_PROBLEM DETAILS_
Every record below should be transcribed exactly. Omit the images.

*** DATASET RECORDS Section Begins ***

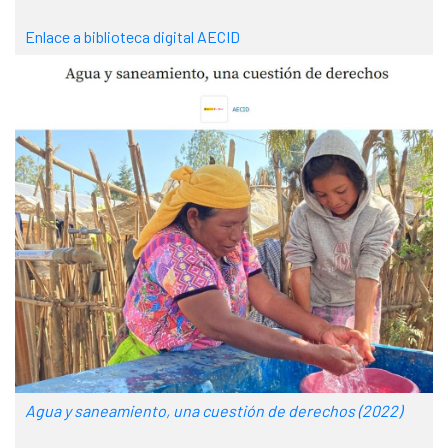
Enlace a biblioteca digital AECID
Agua y saneamiento, una cuestión de derechos (2022)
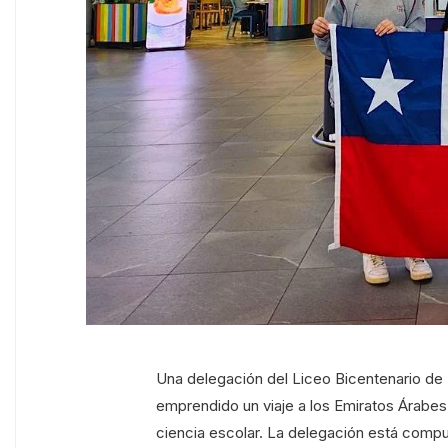
Una delegación del Liceo Bicentenario de 
emprendido un viaje a los Emiratos Árabes
ciencia escolar. La delegación está compue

*** DATASET RECORDS Section Ends ***

_ANSWER SPACE_
Enlace a biblioteca digital AECID
Agua y saneamiento, una cuestión de derechos (2022)
Una delegación del Liceo Bicentenario de 
emprendido un viaje a los Emiratos Árabes
ciencia escolar. La delegación está compue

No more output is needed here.